**SUPPLIED DATA**
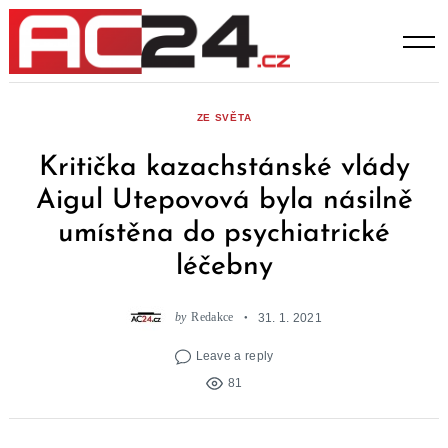
Skip
to
content
ZE SVĚTA
Kritička kazachstánské vlády
Aigul Utepovová byla násilně
umístěna do psychiatrické
léčebny
by
Redakce
31. 1. 2021
Leave a reply
81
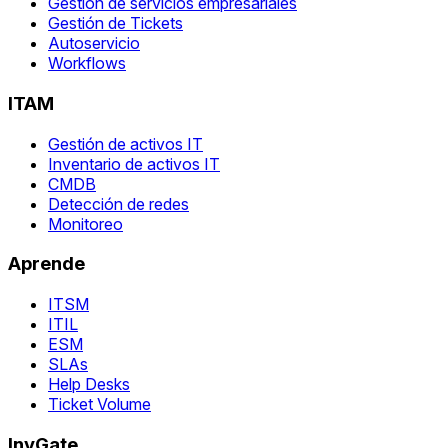
Gestión de servicios empresariales
Gestión de Tickets
Autoservicio
Workflows
ITAM
Gestión de activos IT
Inventario de activos IT
CMDB
Detección de redes
Monitoreo
Aprende
ITSM
ITIL
ESM
SLAs
Help Desks
Ticket Volume
InvGate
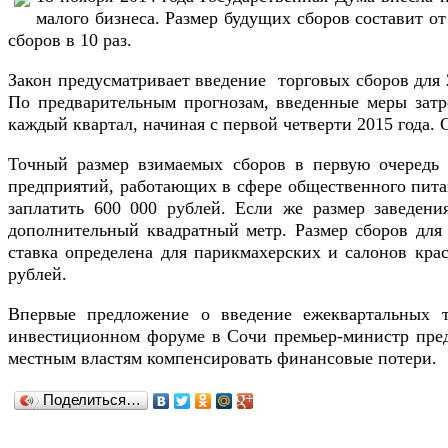
малого бизнеса. Размер будущих сборов составит от
сборов в 10 раз.
Закон предусматривает введение торговых сборов для 2
По предварительным прогнозам, введенные меры затр
каждый квартал, начиная с первой четверти 2015 года.
Точный размер взимаемых сборов в первую очередь б
предприятий, работающих в сфере общественного питан
заплатить 600 000 рублей. Если же размер заведен
дополнительный квадратный метр. Размер сборов для 
ставка определена для парикмахерских и салонов крас
рублей.
Впервые предложение о введение ежеквартальных т
инвестиционном форуме в Сочи премьер-министр предл
местным властям компенсировать финансовые потери.
Поделиться…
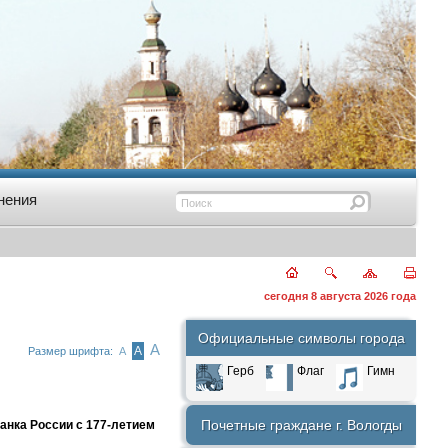
нения
сегодня 8 августа 2026 года
Официальные символы города
А
А
Размер шрифта:
А
Герб
Флаг
Гимн
Почетные граждане г. Вологды
анка России с 177-летием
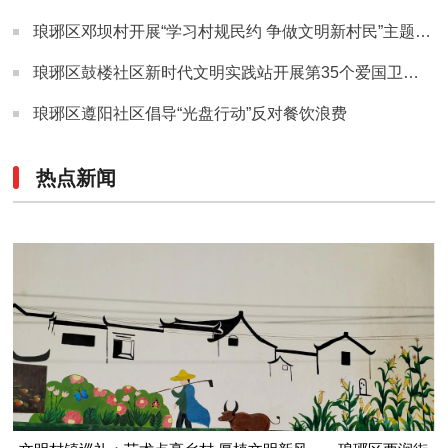
琅琊区邓坝村开展“学习村规民约 争做文明新村民”主题宣传活动
琅琊区鼓楼社区新时代文明实践站开展第35个爱国卫生月主题系列活动
琅琊区遵阳社区倡导“光盘行动”反对餐饮浪费
热点新闻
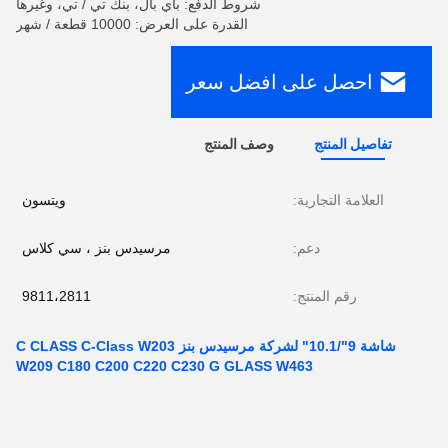
شروط الدفع: باي بال، بنك تي / تي، وغيرها
القدرة على العرض: 10000 قطعة / شهر
احصل على افضل سعر
تفاصيل المنتج
وصف المنتج
العلامة التجارية:
ويتسون
دعم:
مرسيدس بنز ، سي كلاس
رقم المنتج:
9811،2811
شاشة 9"/10.1" لشركة مرسيدس بنز C CLASS C-Class W203
W209 C180 C200 C220 C230 G GLASS W463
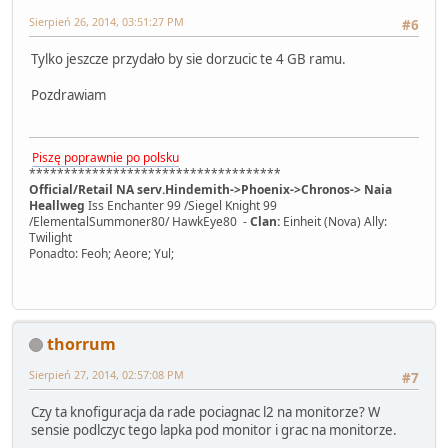
Sierpień 26, 2014, 03:51:27 PM
#6
Tylko jeszcze przydało by sie dorzucic te 4 GB ramu.
Pozdrawiam
Piszę poprawnie po polsku
************************************
Official/Retail NA serv.Hindemith->Phoenix->Chronos-> Naia
Heallweg
Iss Enchanter 99 /Siegel Knight 99
/ElementalSummoner80/ HawkEye80 -
Clan:
Einheit (Nova) Ally:
Twilight
Ponadto: Feoh; Aeore; Yul;
thorrum
Sierpień 27, 2014, 02:57:08 PM
#7
Czy ta knofiguracja da rade pociagnac l2 na monitorze? W
sensie podlczyc tego lapka pod monitor i grac na monitorze.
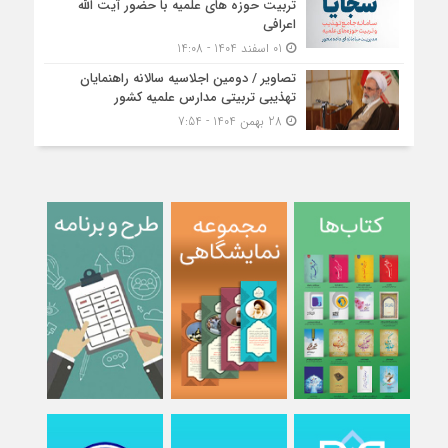
تربیت حوزه‌ های علمیه با حضور آیت الله
اعرافی
01 اسفند 1404 - 14:08
تصاویر / دومین اجلاسیه سالانه راهنمایان
تهذیبی تربیتی مدارس علمیه کشور
28 بهمن 1404 - 7:54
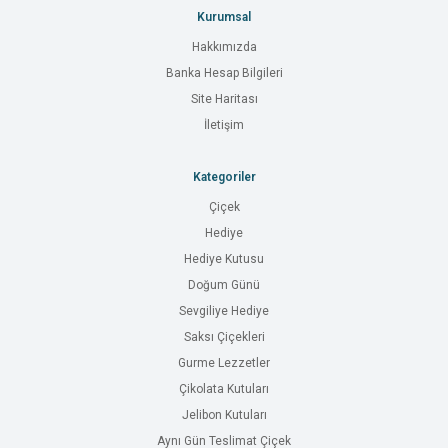
Kurumsal
Hakkımızda
Banka Hesap Bilgileri
Site Haritası
İletişim
Kategoriler
Çiçek
Hediye
Hediye Kutusu
Doğum Günü
Sevgiliye Hediye
Saksı Çiçekleri
Gurme Lezzetler
Çikolata Kutuları
Jelibon Kutuları
Aynı Gün Teslimat Çiçek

**PROBLEM STATEMENT**
Among the lines above, which hold the word "Gestión"? Report each one.

**ANSWER TO THE PROBLEM**
Gestión de servicios empresariales
Gestión de Tickets
Gestión de activos IT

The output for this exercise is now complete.